Rather than focusing solely on whether AFSPA is needed or not, we need to recognise the restraints that international law and the constitution impose on how wars must be fought

A policeman fires tear gas towards protesters during a protest against the recent killings in Kashmir, on the outskirts of. Srinagar. August 5, 2016. Credit: DANISH ISMAIL/Reuters

A policeman fires tear gas towards protesters during a protest against the recent killings in Kashmir, on the outskirts of. Srinagar. August 5, 2016. Credit: DANISH ISMAIL/Reuters

Whenever there is ‘unrest’ in Kashmir, a public chorus of voices emerges that argues Kashmiris should be treated as ‘Indian citizens not mutinous subjects’ , that the only way to bring about lasting ‘normalcy’ to Kashmir, is to ‘normalise’ our relations with it and give Kashmiris the same rights as those afforded to Indians in other states.

Such views often include a demand for the repeal, or at least the amendment, of special legislations under which the security forces operate in Kashmir, particularly the Armed Forces (Special Powers) Act, 1990 which prescribes the extent of certain special powers granted to them in aid of civilian authority, the rules under which they may exercise them, and the circumstances under which army personnel may be prosecuted in a civilian court, for committing crimes in the course of exercising these powers.
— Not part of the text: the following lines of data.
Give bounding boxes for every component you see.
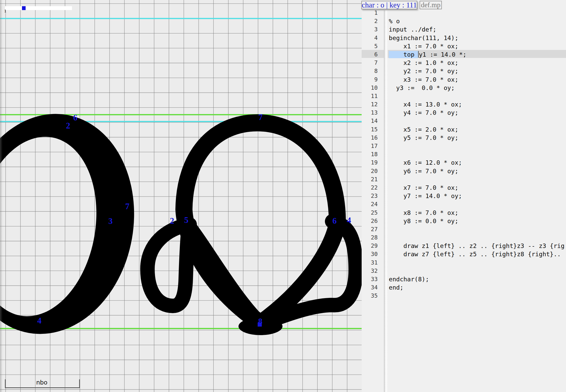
line-number: 31 <box>362 259 378 267</box>
point-label-left-7[interactable]: 7 <box>125 202 130 211</box>
line-number: 5 <box>362 42 378 50</box>
code-line-16[interactable]: y5 := 7.0 * oy; <box>389 134 566 142</box>
code-text: y1 := 14.0 *; <box>419 51 466 58</box>
line-number: 30 <box>362 250 378 258</box>
line-number: 17 <box>362 142 378 150</box>
selected-text: top <box>389 51 418 58</box>
line-number: 10 <box>362 84 378 92</box>
line-number: 14 <box>362 117 378 125</box>
code-line-26[interactable]: y8 := 0.0 * oy; <box>389 217 566 225</box>
line-number: 32 <box>362 267 378 275</box>
code-line-10[interactable]: y3 := 0.0 * oy; <box>389 84 566 92</box>
point-label-right-4[interactable]: 4 <box>347 216 351 225</box>
code-line-23[interactable]: y7 := 14.0 * oy; <box>389 192 566 200</box>
code-line-9[interactable]: x3 := 7.0 * ox; <box>389 76 566 84</box>
line-number: 24 <box>362 200 378 208</box>
ruler-mark: 1 <box>4 9 6 14</box>
point-label-right-6[interactable]: 6 <box>332 216 337 225</box>
line-number: 33 <box>362 275 378 283</box>
code-line-27[interactable] <box>389 225 566 233</box>
preview-slider-track[interactable] <box>5 6 72 10</box>
line-number: 35 <box>362 292 378 300</box>
code-line-25[interactable]: x8 := 7.0 * ox; <box>389 209 566 217</box>
line-number: 3 <box>362 25 378 34</box>
code-line-5[interactable]: x1 := 7.0 * ox; <box>389 42 566 50</box>
code-line-7[interactable]: x2 := 1.0 * ox; <box>389 59 566 67</box>
tab-char[interactable]: char : o | key : 111 <box>361 1 417 9</box>
line-number: 29 <box>362 242 378 250</box>
point-label-left-3[interactable]: 3 <box>108 216 113 226</box>
line-number: 18 <box>362 150 378 159</box>
code-line-20[interactable]: y6 := 7.0 * oy; <box>389 167 566 175</box>
line-number: 34 <box>362 283 378 292</box>
line-number: 25 <box>362 209 378 217</box>
code-line-30[interactable]: draw z7 {left} .. z5 .. {right}z8 {right… <box>389 250 566 258</box>
line-number: 1 <box>362 9 378 17</box>
slider-handle[interactable] <box>22 6 26 10</box>
code-line-6[interactable]: top y1 := 14.0 *; <box>389 50 566 59</box>
test-string-label: nbo <box>36 379 47 386</box>
line-number: 2 <box>362 17 378 25</box>
tab-def[interactable]: def.mp <box>420 1 442 9</box>
code-line-17[interactable] <box>389 142 566 150</box>
code-line-31[interactable] <box>389 259 566 267</box>
line-number: 21 <box>362 175 378 184</box>
code-line-2[interactable]: % o <box>389 17 566 25</box>
line-number: 28 <box>362 233 378 242</box>
line-number: 12 <box>362 100 378 109</box>
line-number-gutter: 1234567891011121314151617181920212223242… <box>362 9 378 300</box>
line-number: 27 <box>362 225 378 233</box>
line-number: 19 <box>362 159 378 167</box>
code-line-3[interactable]: input ../def; <box>389 25 566 34</box>
line-number: 20 <box>362 167 378 175</box>
line-number: 16 <box>362 134 378 142</box>
line-number: 7 <box>362 59 378 67</box>
code-line-24[interactable] <box>389 200 566 208</box>
code-line-19[interactable]: x6 := 12.0 * ox; <box>389 159 566 167</box>
gutter-divider <box>384 10 388 392</box>
point-label-right-5[interactable]: 5 <box>184 215 189 225</box>
code-line-21[interactable] <box>389 175 566 184</box>
point-label-right-8[interactable]: 8 <box>258 317 263 326</box>
code-line-22[interactable]: x7 := 7.0 * ox; <box>389 184 566 192</box>
code-editor-panel[interactable]: 1234567891011121314151617181920212223242… <box>362 0 566 392</box>
line-number: 23 <box>362 192 378 200</box>
line-number: 26 <box>362 217 378 225</box>
code-line-1[interactable] <box>389 9 566 17</box>
line-number: 11 <box>362 92 378 100</box>
line-number: 13 <box>362 109 378 117</box>
code-line-13[interactable]: y4 := 7.0 * oy; <box>389 109 566 117</box>
line-number: 6 <box>362 50 378 59</box>
glyph-preview-canvas[interactable]: 62734725648 <box>0 0 362 392</box>
code-line-29[interactable]: draw z1 {left} .. z2 .. {right}z3 -- z3 … <box>389 242 566 250</box>
code-text-area[interactable]: % oinput ../def;beginchar(111, 14); x1 :… <box>389 9 566 300</box>
line-number: 22 <box>362 184 378 192</box>
code-line-33[interactable]: endchar(8); <box>389 275 566 283</box>
code-line-8[interactable]: y2 := 7.0 * oy; <box>389 67 566 75</box>
point-label-left-4[interactable]: 4 <box>37 316 42 325</box>
point-label-right-2[interactable]: 2 <box>170 216 174 225</box>
code-line-28[interactable] <box>389 233 566 242</box>
code-line-18[interactable] <box>389 150 566 159</box>
code-line-35[interactable] <box>389 292 566 300</box>
line-number: 8 <box>362 67 378 75</box>
code-line-4[interactable]: beginchar(111, 14); <box>389 34 566 42</box>
point-label-left-6[interactable]: 6 <box>73 113 78 122</box>
line-number: 15 <box>362 125 378 134</box>
line-number: 9 <box>362 76 378 84</box>
code-line-15[interactable]: x5 := 2.0 * ox; <box>389 125 566 134</box>
code-line-32[interactable] <box>389 267 566 275</box>
line-number: 4 <box>362 34 378 42</box>
point-label-left-2[interactable]: 2 <box>66 121 70 130</box>
glyph-left-outline <box>0 109 145 346</box>
left-edge-shade <box>0 0 3 392</box>
code-line-12[interactable]: x4 := 13.0 * ox; <box>389 100 566 109</box>
code-line-11[interactable] <box>389 92 566 100</box>
app-window: 62734725648 1 nbo 1234567891011121314151… <box>0 0 566 392</box>
point-label-right-7[interactable]: 7 <box>258 112 263 122</box>
code-line-14[interactable] <box>389 117 566 125</box>
code-line-34[interactable]: end; <box>389 283 566 292</box>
AFSPA legislates into effect an erasure of normal military distinctions between civilian areas and theatres of combat; combatants and non-combatants; and civilian (trial in a court of law) and military (court-martial) legal consequences from crimes.

The AFSPA debate

The armed forces have consistently opposed the repeal of AFSPA – on the grounds that they cannot defend India’s borders unless they have the special powers bestowed by extraordinary laws behind them, and the freedom such laws provide to operate with legal immunity for military actions in all of Jammu and Kashmir.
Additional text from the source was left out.